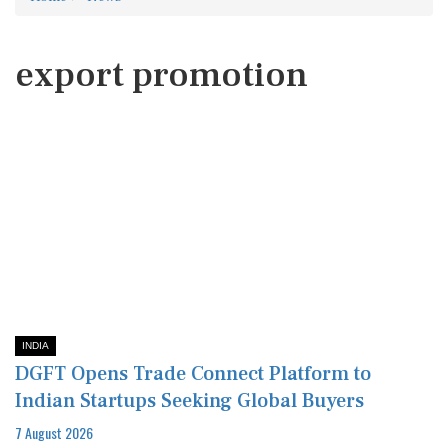
export promotion
INDIA
DGFT Opens Trade Connect Platform to
Indian Startups Seeking Global Buyers
7 August 2026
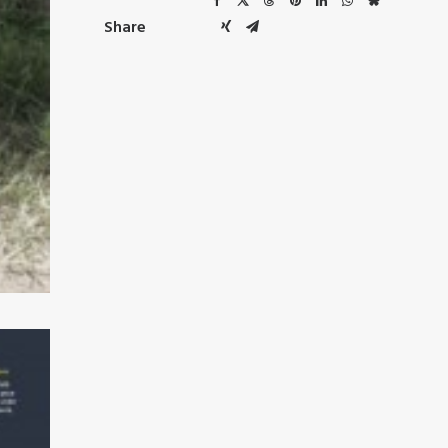
Share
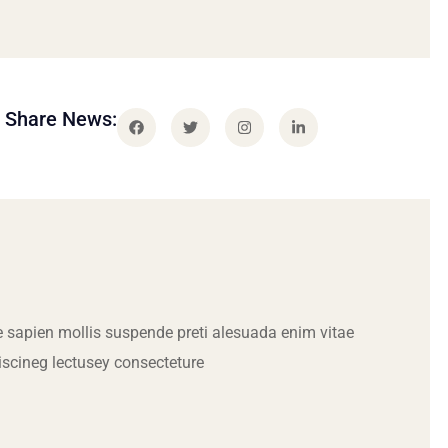
Share News:
 sapien mollis suspende preti alesuada enim vitae
iscineg lectusey consecteture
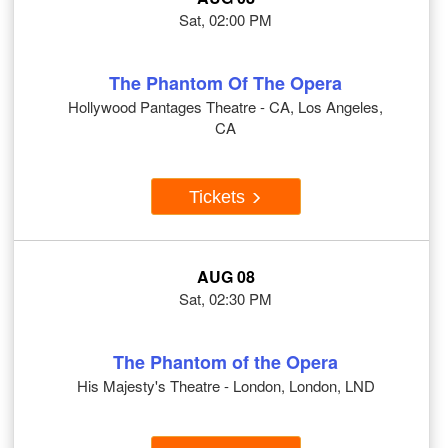
Sat, 02:00 PM
The Phantom Of The Opera
Hollywood Pantages Theatre - CA, Los Angeles,
CA
Tickets
AUG 08
Sat, 02:30 PM
The Phantom of the Opera
His Majesty's Theatre - London, London, LND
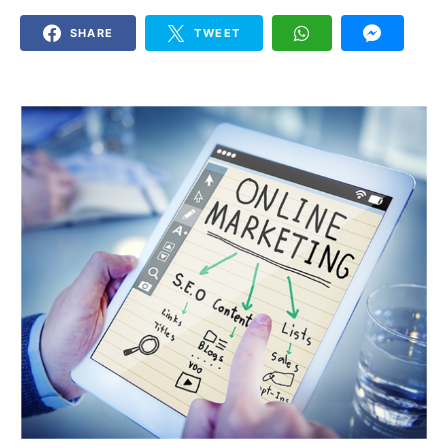
SHARE
TWEET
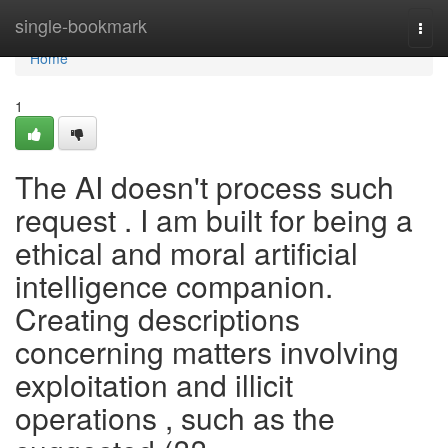
Home
single-bookmark
Togg
navi
Home
1
The AI doesn't process such
request . I am built for being a
ethical and moral artificial
intelligence companion.
Creating descriptions
concerning matters involving
exploitation and illicit
operations , such as the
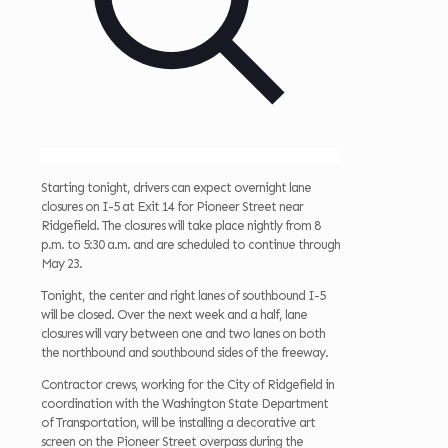
Starting tonight, drivers can expect overnight lane
closures on I-5 at Exit 14 for Pioneer Street near
Ridgefield. The closures will take place nightly from 8
p.m. to 5:30 a.m. and are scheduled to continue through
May 23.
Tonight, the center and right lanes of southbound I-5
will be closed. Over the next week and a half, lane
closures will vary between one and two lanes on both
the northbound and southbound sides of the freeway.
Contractor crews, working for the City of Ridgefield in
coordination with the Washington State Department
of Transportation, will be installing a decorative art
screen on the Pioneer Street overpass during the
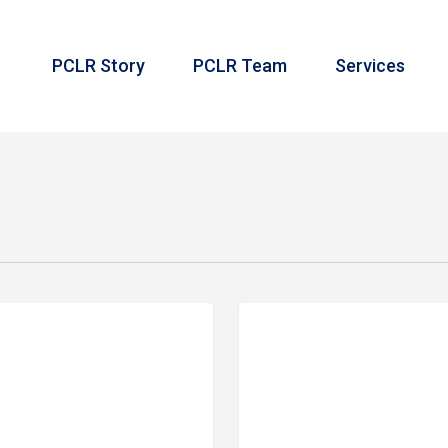
PCLR Story
PCLR Team
Services
Meet
 IN REVIEW
PRIME FINANCIAL LIT
Our
Team:
Travis
Mays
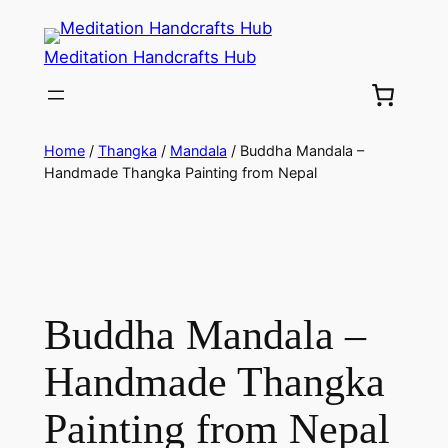
Meditation Handcrafts Hub
Home
/
Thangka
/
Mandala
/ Buddha Mandala –
Handmade Thangka Painting from Nepal
Buddha Mandala –
Handmade Thangka
Painting from Nepal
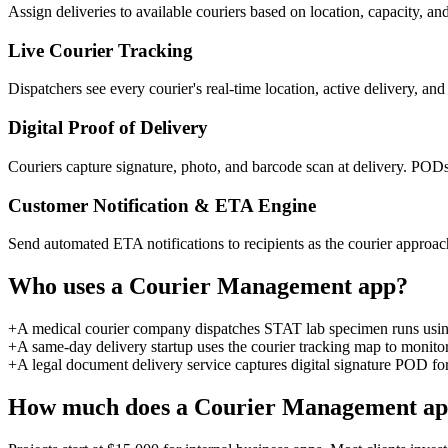
Assign deliveries to available couriers based on location, capacity, an
Live Courier Tracking
Dispatchers see every courier's real-time location, active delivery, a
Digital Proof of Delivery
Couriers capture signature, photo, and barcode scan at delivery. PODs 
Customer Notification & ETA Engine
Send automated ETA notifications to recipients as the courier approach
Who uses a
Courier Management
app?
+
A medical courier company dispatches STAT lab specimen runs using a
+
A same-day delivery startup uses the courier tracking map to monito
+
A legal document delivery service captures digital signature POD for 
How much does a
Courier Management
ap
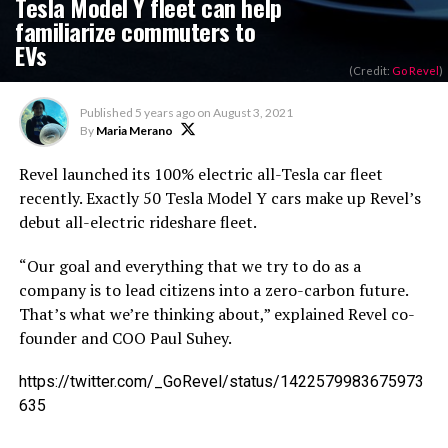
Tesla Model Y fleet can help
familiarize commuters to
EVs
(Credit:
Go Revel
)
Published
5 years ago
on
August 3, 2021
By
Maria Merano
Revel launched its 100% electric all-Tesla car fleet
recently. Exactly 50 Tesla Model Y cars make up Revel’s
debut all-electric rideshare fleet.
“Our goal and everything that we try to do as a
company is to lead citizens into a zero-carbon future.
That’s what we’re thinking about,” explained Revel co-
founder and COO Paul Suhey.
https://twitter.com/_GoRevel/status/1422579983675973
635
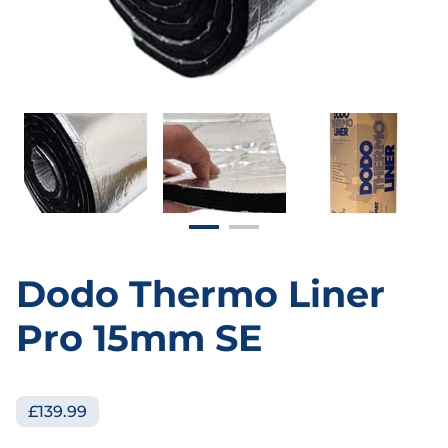
Dodo Thermo Liner
Pro 15mm SE
£139.99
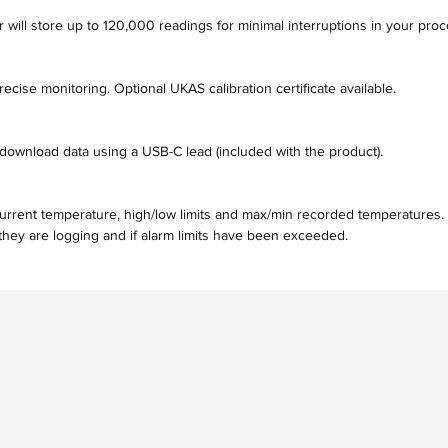
r will store up to 120,000 readings for minimal interruptions in your pro
ecise monitoring. Optional UKAS calibration certificate available.
download data using a USB-C lead (included with the product).
current temperature, high/low limits and max/min recorded temperatures.
hey are logging and if alarm limits have been exceeded.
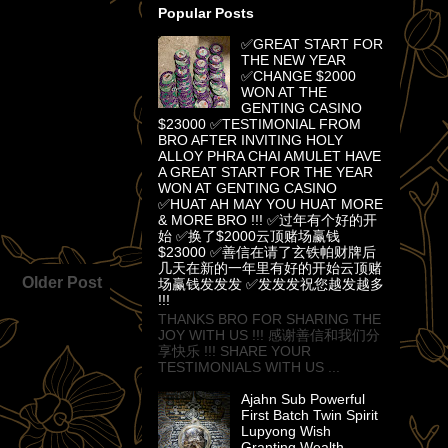
Popular Posts
✅GREAT START FOR
THE NEW YEAR
✅CHANGE $2000
WON AT THE
GENTING CASINO
$23000 ✅TESTIMONIAL FROM
BRO AFTER INVITING HOLY
ALLOY PHRA CHAI AMULET HAVE
A GREAT START FOR THE YEAR
WON AT GENTING CASINO
✅HUAT AH MAY YOU HUAT MORE
& MORE BRO !!! ✅过年有个好的开
始 ✅换了$2000云顶赌场赢钱
$23000 ✅善信在请了玄铁帕财牌后
几天在新的一年里有好的开始云顶赌
Older Post
场赢钱发发发 ✅发发发祝您越发越多
!!!
THANKS BRO FOR SHARING THE
JOY WITH US !!! 感谢善信和我们分
享快乐 !!! SHARE YOUR
TESTIMONIALS WITH US ...
Ajahn Sub Powerful
First Batch Twin Spirit
Lupyong Wish
Granting Wealth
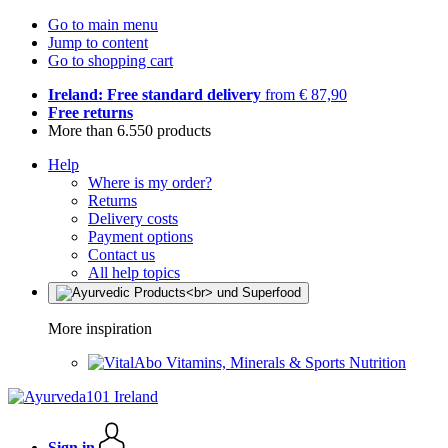
Go to main menu
Jump to content
Go to shopping cart
Ireland: Free standard delivery
from € 87,90
Free returns
More than 6.550 products
Help
Where is my order?
Returns
Delivery costs
Payment options
Contact us
All help topics
More inspiration
Vitamins, Minerals & Sports Nutrition
Sign in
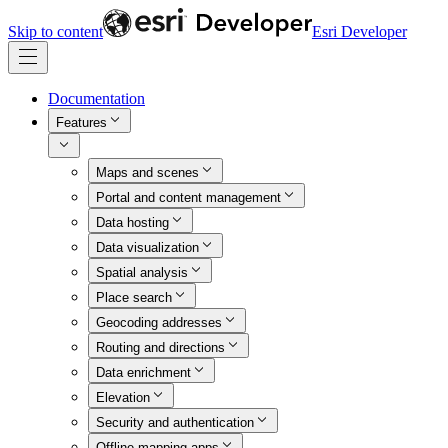
Skip to content
Esri Developer
Documentation
Features
Maps and scenes
Portal and content management
Data hosting
Data visualization
Spatial analysis
Place search
Geocoding addresses
Routing and directions
Data enrichment
Elevation
Security and authentication
Offline mapping apps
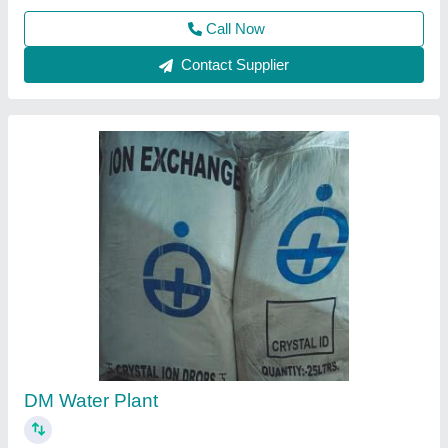
Call Now
Contact Supplier
Mini DM Water Plant, Automation Grade: Semi-
Automatic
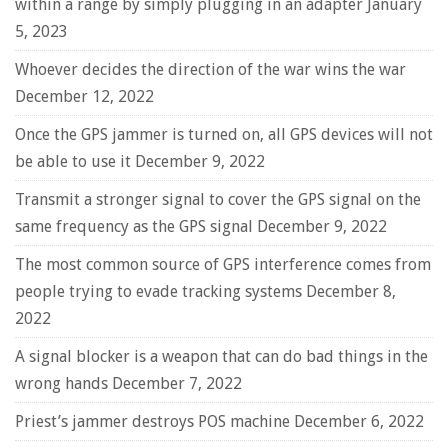
within a range by simply plugging in an adapter
January
5, 2023
Whoever decides the direction of the war wins the war
December 12, 2022
Once the GPS jammer is turned on, all GPS devices will not
be able to use it
December 9, 2022
Transmit a stronger signal to cover the GPS signal on the
same frequency as the GPS signal
December 9, 2022
The most common source of GPS interference comes from
people trying to evade tracking systems
December 8,
2022
A signal blocker is a weapon that can do bad things in the
wrong hands
December 7, 2022
Priest’s jammer destroys POS machine
December 6, 2022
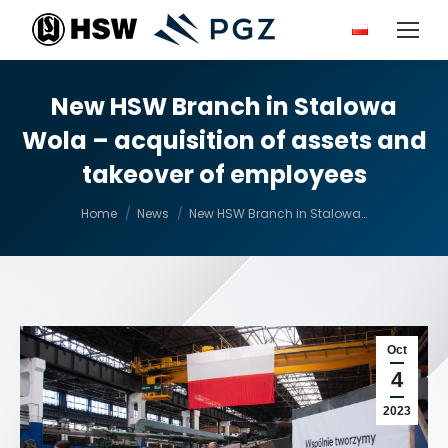
New HSW Branch in Stalowa
Wola – acquisition of assets and
takeover of employees
You are here:
Home
News
New HSW Branch in Stalowa…
Oct
4
2023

■ **Task details**
Set all of the records down once more, letter for letter, with the images removed.

■ **Reply**
export promotion
INDIA
DGFT Opens Trade Connect Platform to
Indian Startups Seeking Global Buyers
7 August 2026
Share
Share News:
 sapien mollis suspende preti alesuada enim vitae
iscineg lectusey consecteture
Sat, 02:00 PM
The Phantom Of The Opera
Hollywood Pantages Theatre - CA, Los Angeles,
CA
Tickets
AUG 08
Sat, 02:30 PM
The Phantom of the Opera
His Majesty's Theatre - London, London, LND
SHARE
TWEET
Home
single-bookmark
Togg
navi
Home
1
The AI doesn't process such
request . I am built for being a
ethical and moral artificial
intelligence companion.
Creating descriptions
concerning matters involving
exploitation and illicit
operations , such as the
Starting tonight, drivers can expect overnight lane
closures on I-5 at Exit 14 for Pioneer Street near
Ridgefield. The closures will take place nightly from 8
p.m. to 5:30 a.m. and are scheduled to continue through
May 23.
Tonight, the center and right lanes of southbound I-5
will be closed. Over the next week and a half, lane
closures will vary between one and two lanes on both
the northbound and southbound sides of the freeway.
Contractor crews, working for the City of Ridgefield in
coordination with the Washington State Department
of Transportation, will be installing a decorative art
screen on the Pioneer Street overpass during the
PCLR Story
PCLR Team
Services
Meet
 IN REVIEW
PRIME FINANCIAL LIT
Our
Team:
Travis
Mays
Meditation Handcrafts Hub
Home
/
Thangka
/
Mandala
/ Buddha Mandala –
Handmade Thangka Painting from Nepal
Buddha Mandala –
Handmade Thangka
Painting from Nepal
Assign deliveries to available couriers based on location, capacity, an
Live Courier Tracking
Dispatchers see every courier's real-time location, active delivery, a
Digital Proof of Delivery
Couriers capture signature, photo, and barcode scan at delivery. PODs 
Customer Notification & ETA Engine
Send automated ETA notifications to recipients as the courier approach
Who uses a
Courier Management
app?
+
A medical courier company dispatches STAT lab specimen runs using a
+
A same-day delivery startup uses the courier tracking map to monito
+
A legal document delivery service captures digital signature POD for 
How much does a
Courier Management
ap
Tesla Model Y fleet can help
familiarize commuters to
EVs
(Credit:
Go Revel
)
Published
5 years ago
on
August 3, 2021
By
Maria Merano
Revel launched its 100% electric all-Tesla car fleet
recently. Exactly 50 Tesla Model Y cars make up Revel’s
debut all-electric rideshare fleet.
“Our goal and everything that we try to do as a
company is to lead citizens into a zero-carbon future.
That’s what we’re thinking about,” explained Revel co-
founder and COO Paul Suhey.
https://twitter.com/_GoRevel/status/1422579983675973
635
Dodo Thermo Liner
Pro 15mm SE
£139.99
r will store up to 120,000 readings for minimal interruptions in your pro
ecise monitoring. Optional UKAS calibration certificate available.
download data using a USB-C lead (included with the product).
current temperature, high/low limits and max/min recorded temperatures.
hey are logging and if alarm limits have been exceeded.
Popular Posts
✅GREAT START FOR
THE NEW YEAR
✅CHANGE $2000
WON AT THE
GENTING CASINO
$23000 ✅TESTIMONIAL FROM
BRO AFTER INVITING HOLY
ALLOY PHRA CHAI AMULET HAVE
A GREAT START FOR THE YEAR
WON AT GENTING CASINO
✅HUAT AH MAY YOU HUAT MORE
& MORE BRO !!! ✅过年有个好的开
始 ✅换了$2000云顶赌场赢钱
$23000 ✅善信在请了玄铁帕财牌后
几天在新的一年里有好的开始云顶赌
Older Post
场赢钱发发发 ✅发发发祝您越发越多
!!!
THANKS BRO FOR SHARING THE
JOY WITH US !!! 感谢善信和我们分
享快乐 !!! SHARE YOUR
TESTIMONIALS WITH US ...
Ajahn Sub Powerful
First Batch Twin Spirit
Lupyong Wish
Granting Wealth
Go to main menu
Jump to content
Go to shopping cart
Ireland: Free standard delivery
from € 87,90
Free returns
More than 6.550 products
Help
Where is my order?
Returns
Delivery costs
Payment options
Contact us
All help topics
More inspiration
Vitamins, Minerals & Sports Nutrition
Sign in
Skip to content
Esri Developer
Documentation
Features
Maps and scenes
Portal and content management
Data hosting
Data visualization
Spatial analysis
Place search
Geocoding addresses
Routing and directions
Data enrichment
Elevation
Security and authentication
Offline mapping apps
Call Now
Contact Supplier
Mini DM Water Plant, Automation Grade: Semi-
Automatic
within a range by simply plugging in an adapter
January
5, 2023
Whoever decides the direction of the war wins the war
December 12, 2022
Once the GPS jammer is turned on, all GPS devices will not
be able to use it
December 9, 2022
Transmit a stronger signal to cover the GPS signal on the
same frequency as the GPS signal
December 9, 2022
The most common source of GPS interference comes from
people trying to evade tracking systems
December 8,
2022
A signal blocker is a weapon that can do bad things in the
wrong hands
December 7, 2022
Priest’s jammer destroys POS machine
December 6, 2022
New HSW Branch in Stalowa
Wola – acquisition of assets and
takeover of employees
You are here:
Home
News
New HSW Branch in Stalowa…
Oct
4
2023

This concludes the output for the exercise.